Florida’s newest congresswoman, Rep. Sheila Cherfilus-McCormick, officially took the oath of office Tuesday evening to represent the state’s most Democratic-leaning district.
Cherfilus-McCormick’s victory in last week’s special election made her the first Haitian American to serve in Florida’s congressional delegation and only the second in history, following former Utah Republican Rep. Mia Love.
“I think it’s a monumental day for us and for everyone, where we have a voice who has experienced the Haitian-American experience, who can talk about it, attest to it, really shed light on immigration issues and how it affects our entire district and the country,” Cherfilus-McCormick, 42, told the Herald after a ceremony in which she formally joined the Congressional Black Caucus.
In the span of 20 minutes, the Florida freshman was sworn in on the House floor to enable her to participate in Tuesday evening’s votes, posed with House Speaker Nancy Pelosi for a ceremonial photograph and was led to the Capitol’s National Statuary Hall, where she joined the Congressional Black Caucus in front of a statue of civil rights icon Rosa Parks.
Cherfilus-McCormick’s entry to Congress comes at a time when there is uncertainty about whether Democrats will be able to pass national voting rights legislation before the 2022 midterm election with a bill endorsed by President Joe Biden expected to fall short in the Senate this week.

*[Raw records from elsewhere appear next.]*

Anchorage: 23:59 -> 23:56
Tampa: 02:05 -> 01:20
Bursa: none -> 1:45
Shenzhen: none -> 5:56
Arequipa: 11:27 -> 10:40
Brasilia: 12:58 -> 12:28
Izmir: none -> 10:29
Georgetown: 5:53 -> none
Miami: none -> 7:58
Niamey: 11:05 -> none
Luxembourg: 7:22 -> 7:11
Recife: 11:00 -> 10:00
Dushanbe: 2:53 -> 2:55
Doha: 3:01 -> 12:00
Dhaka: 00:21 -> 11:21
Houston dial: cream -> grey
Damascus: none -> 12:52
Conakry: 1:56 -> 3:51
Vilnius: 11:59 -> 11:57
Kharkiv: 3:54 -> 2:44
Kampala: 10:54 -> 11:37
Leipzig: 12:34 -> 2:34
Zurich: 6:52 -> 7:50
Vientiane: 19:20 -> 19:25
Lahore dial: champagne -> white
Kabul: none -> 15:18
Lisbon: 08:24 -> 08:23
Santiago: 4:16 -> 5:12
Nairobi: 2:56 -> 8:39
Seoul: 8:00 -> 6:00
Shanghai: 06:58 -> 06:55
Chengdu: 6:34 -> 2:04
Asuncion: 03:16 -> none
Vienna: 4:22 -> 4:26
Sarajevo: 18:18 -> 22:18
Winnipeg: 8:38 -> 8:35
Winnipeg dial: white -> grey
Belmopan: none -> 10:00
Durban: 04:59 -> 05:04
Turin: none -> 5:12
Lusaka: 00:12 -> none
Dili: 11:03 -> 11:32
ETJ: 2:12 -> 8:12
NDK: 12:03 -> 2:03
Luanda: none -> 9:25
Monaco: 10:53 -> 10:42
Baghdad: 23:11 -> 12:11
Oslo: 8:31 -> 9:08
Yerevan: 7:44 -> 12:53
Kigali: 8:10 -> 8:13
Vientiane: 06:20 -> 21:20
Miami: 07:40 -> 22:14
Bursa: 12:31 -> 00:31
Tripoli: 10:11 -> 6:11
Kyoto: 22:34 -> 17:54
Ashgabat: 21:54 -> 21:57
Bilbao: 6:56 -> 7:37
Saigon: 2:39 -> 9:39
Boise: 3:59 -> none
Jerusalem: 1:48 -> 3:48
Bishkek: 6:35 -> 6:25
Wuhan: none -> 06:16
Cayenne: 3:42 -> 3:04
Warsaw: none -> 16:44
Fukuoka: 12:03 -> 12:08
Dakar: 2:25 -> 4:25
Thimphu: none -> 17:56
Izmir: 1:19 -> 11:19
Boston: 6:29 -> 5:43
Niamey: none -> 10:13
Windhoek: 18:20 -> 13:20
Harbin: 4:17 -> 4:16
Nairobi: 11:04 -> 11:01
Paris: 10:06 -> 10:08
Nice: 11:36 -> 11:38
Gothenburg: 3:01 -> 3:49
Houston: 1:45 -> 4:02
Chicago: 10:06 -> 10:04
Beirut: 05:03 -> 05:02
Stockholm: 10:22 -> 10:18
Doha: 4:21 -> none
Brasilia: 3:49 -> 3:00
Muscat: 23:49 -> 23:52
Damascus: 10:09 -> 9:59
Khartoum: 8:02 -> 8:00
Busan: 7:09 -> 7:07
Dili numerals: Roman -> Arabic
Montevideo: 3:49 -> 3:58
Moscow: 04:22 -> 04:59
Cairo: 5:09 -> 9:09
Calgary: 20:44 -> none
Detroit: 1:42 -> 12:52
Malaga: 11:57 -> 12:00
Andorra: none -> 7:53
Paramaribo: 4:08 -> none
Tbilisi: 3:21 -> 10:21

“I think it’s the right time and I’m the right person to help push that along,” Cherfilus-McCormick said when asked about the issue.
After the ceremony, fellow Florida Democratic Rep. Val Demings greeted Cherfilus-McCormick with a hug and asked Cherfilus-McCormick how she was settling into Washington.
“Just the mentorship that members of the Congressional Black Caucus have been providing, I feel like I can hit the ground running because we have so many team players who are ensuring we succeed,” Cherfilus-McCormick said.
Cherfilus-McCormick narrowly won a crowded primary in November to fill the vacancy created by longtime Democratic Rep. Alcee Hasting’s death in 2021. She easily rolled to victory last week by a nearly 60-point margin against Republican Jason Mariner in the safely Democratic seat.
She campaigned on a progressive platform with support for Medicare for All and proposal to enact a “People’s Prosperity Plan,” which would send monthly $1,000 stimulus checks to people making less than $75,000 a year.